Artikel 3 wijzigt bijlage I bij Verordening (EU) 2017/745 (de verordening medische hulpmiddelen)41 om het ECHA te belasten met het bijwerken van bestaande richtlijnen voor het uitvoeren van de baten-risicobeoordeling van de aanwezigheid van ftalaten in medische hulpmiddelen.
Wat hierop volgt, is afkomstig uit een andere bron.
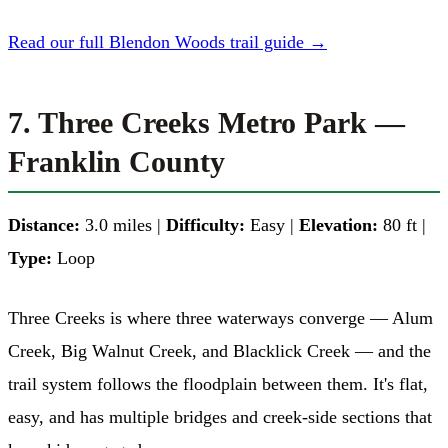
Read our full Blendon Woods trail guide →
7. Three Creeks Metro Park —
Franklin County
Distance:
3.0 miles |
Difficulty:
Easy |
Elevation:
80 ft |
Type:
Loop
Three Creeks is where three waterways converge — Alum
Creek, Big Walnut Creek, and Blacklick Creek — and the
trail system follows the floodplain between them. It's flat,
easy, and has multiple bridges and creek-side sections that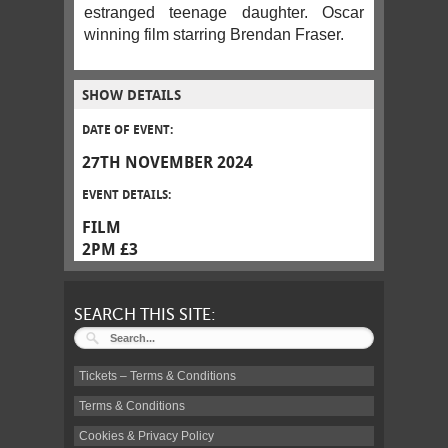
estranged teenage daughter. Oscar
winning film starring Brendan Fraser.
SHOW DETAILS
DATE OF EVENT:
27TH NOVEMBER 2024
EVENT DETAILS:
FILM
2PM £3
SEARCH THIS SITE:
Tickets – Terms & Conditions
Terms & Conditions
Cookies & Privacy Policy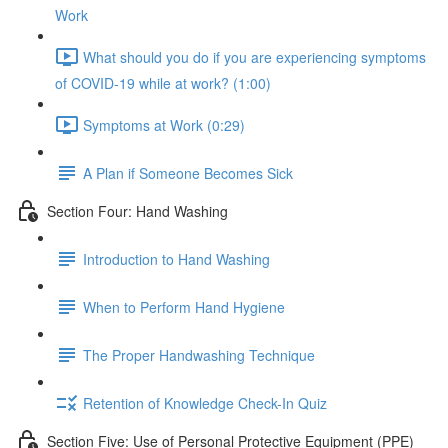
Work
What should you do if you are experiencing symptoms
of COVID-19 while at work? (1:00)
Symptoms at Work (0:29)
A Plan if Someone Becomes Sick
Section Four: Hand Washing
Introduction to Hand Washing
When to Perform Hand Hygiene
The Proper Handwashing Technique
Retention of Knowledge Check-In Quiz
Section Five: Use of Personal Protective Equipment (PPE)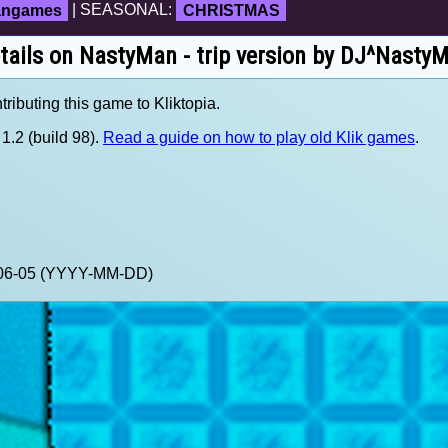
fangames
| SEASONAL:
CHRISTMAS
tails on NastyMan - trip version by DJ^Nasty
ributing this game to Kliktopia.
1.2 (build 98).
Read a guide on how to play old Klik games
.
0-06-05 (YYYY-MM-DD)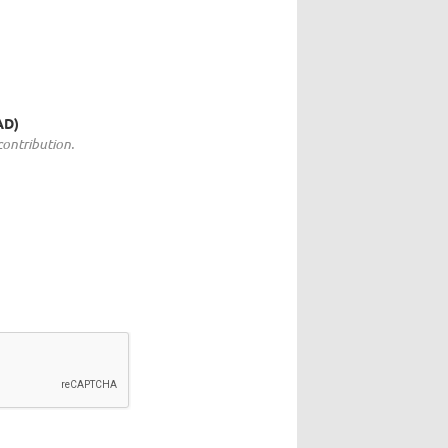
)
AD)
ontribution.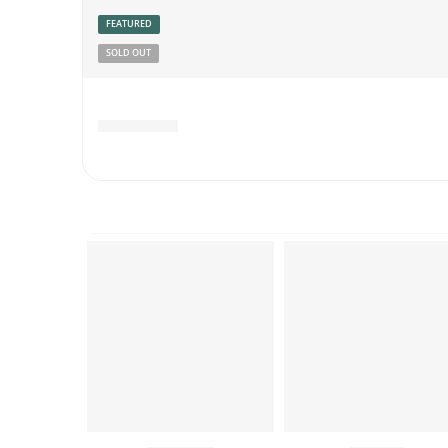
FEATURED
SOLD OUT
Rated
4.78
out of 5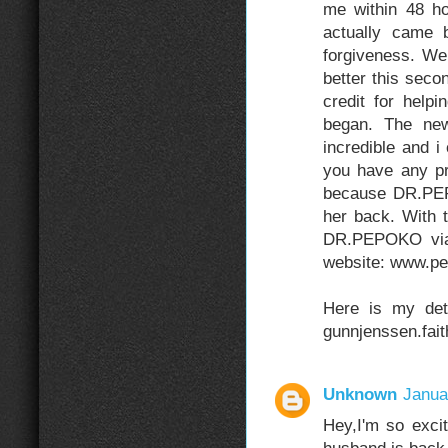
me within 48 ho
actually came 
forgiveness. We
better this sec
credit for help
began. The new
incredible and i
you have any p
because DR.PEP
her back. With 
DR.PEPOKO via 
website: www.pe
Here is my deta
gunnjenssen.fai
Unknown
Janua
Hey,I'm so exc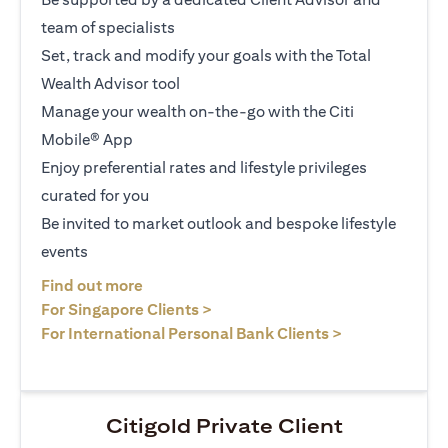
team of specialists
Set, track and modify your goals with the Total
Wealth Advisor tool
Manage your wealth on-the-go with the Citi
Mobile® App
Enjoy preferential rates and lifestyle privileges
curated for you
Be invited to market outlook and bespoke lifestyle
events
(opens in a new tab)
Find out more
(opens in a new tab)
For Singapore Clients >
(opens in a ne
For International Personal Bank Clients >
Citigold Private Client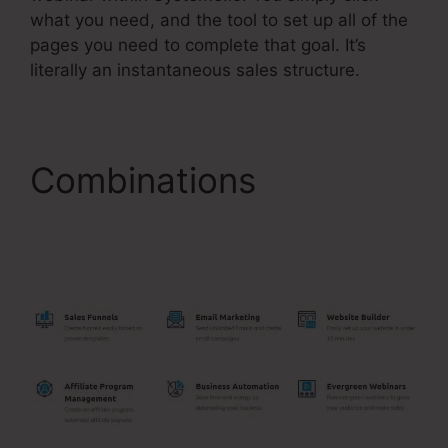
what you need, and the tool to set up all of the
pages you need to complete that goal. It’s
literally an instantaneous sales structure.
Combinations
Systeme.Io Auto
Webinar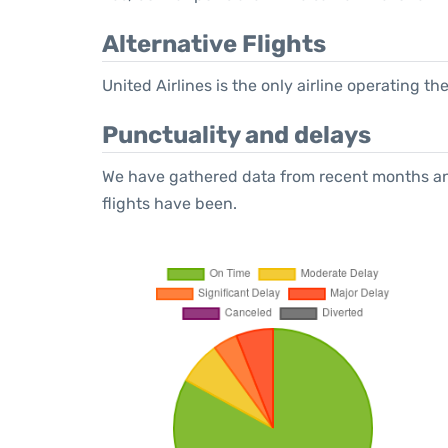
Alternative Flights
United Airlines is the only airline operating t
Punctuality and delays
We have gathered data from recent months an
flights have been.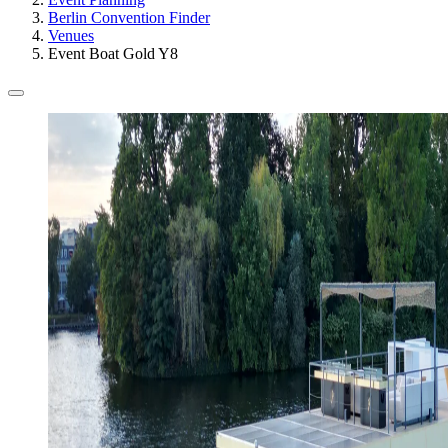
Berlin Convention Finder
Venues
Event Boat Gold Y8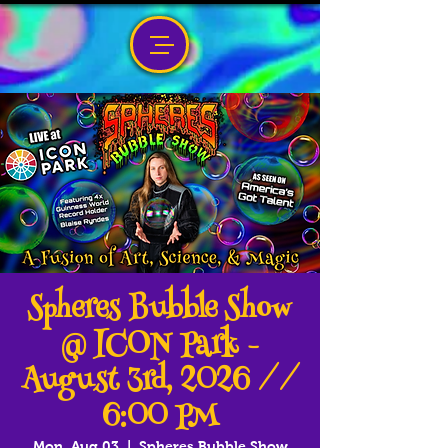
Spheres Bubble Show
@ ICON Park -
August 3rd, 2026 //
6:00 PM
Mon, Aug 03
  |  
Spheres Bubble Show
Het agentschap zal tevens richtsnoeren opstellen voor andere stoffen die zijn ingedeeld als kankerverwekkend, mutageen of giftig voor de voortplanting van categorie 1A of categorie 1B of die hormoonontregelende eigenschappen hebben voor de menselijke gezondheid van categorie 1, overeenkomstig deel 3 van bijlage VI bij Verordening (EG) nr. 1272/2008 (de CLP-verordening)42.

Artikel 4 wijzigt Verordening (EU) 2019/1021 door de Commissie de mogelijkheid te geven het ECHA te verzoeken een rapport op te stellen waarin de gevolgen voor de menselijke gezondheid, het milieu, de maatschappij en de economie worden geanalyseerd van de invoering of wijziging van de concentratiegrenswaarden gespecificeerd in de bijlagen IV en V bij Verordening (EU) 2019/1021 (POP-verordening)43. Samen met het nieuw geïntroduceerde vereiste van een advies vanuit het Comité sociaaleconomische analyse van het agentschap over het verslag en over de voorgestelde concentratiegrenswaarden daarin, zal dit verslag de Commissie de nodige deskundige ondersteuning bieden om het vereiste voorstel te ontwikkelen voor de invoering of wijziging van de concentratiegrenswaarden in die bijlagen.

Gezien de zeer technische aard van de wijzigingen wordt bij deze bepaling ook de vaststelling van wijzigingen in de bijlagen IV en V ingevoerd door middel van een gedelegeerde handeling. Om de ontwikkeling van een uitgebreide kennisbasis over de blootstelling aan en de toxiciteit van chemische stoffen te bevorderen en de gegevensstromen te stroomlijnen in overeenstemming met de doelstelling van het beleid “één stof, één beoordeling”, wordt de gegevensstroom over de aanwezigheid van persistente organische verontreinigende stoffen in het milieu ook door de bepaling omgeleid naar het EEA, het agentschap dat verantwoordelijk is voor het verzamelen van gegevens over het in het milieu voorkomen van chemische stoffen.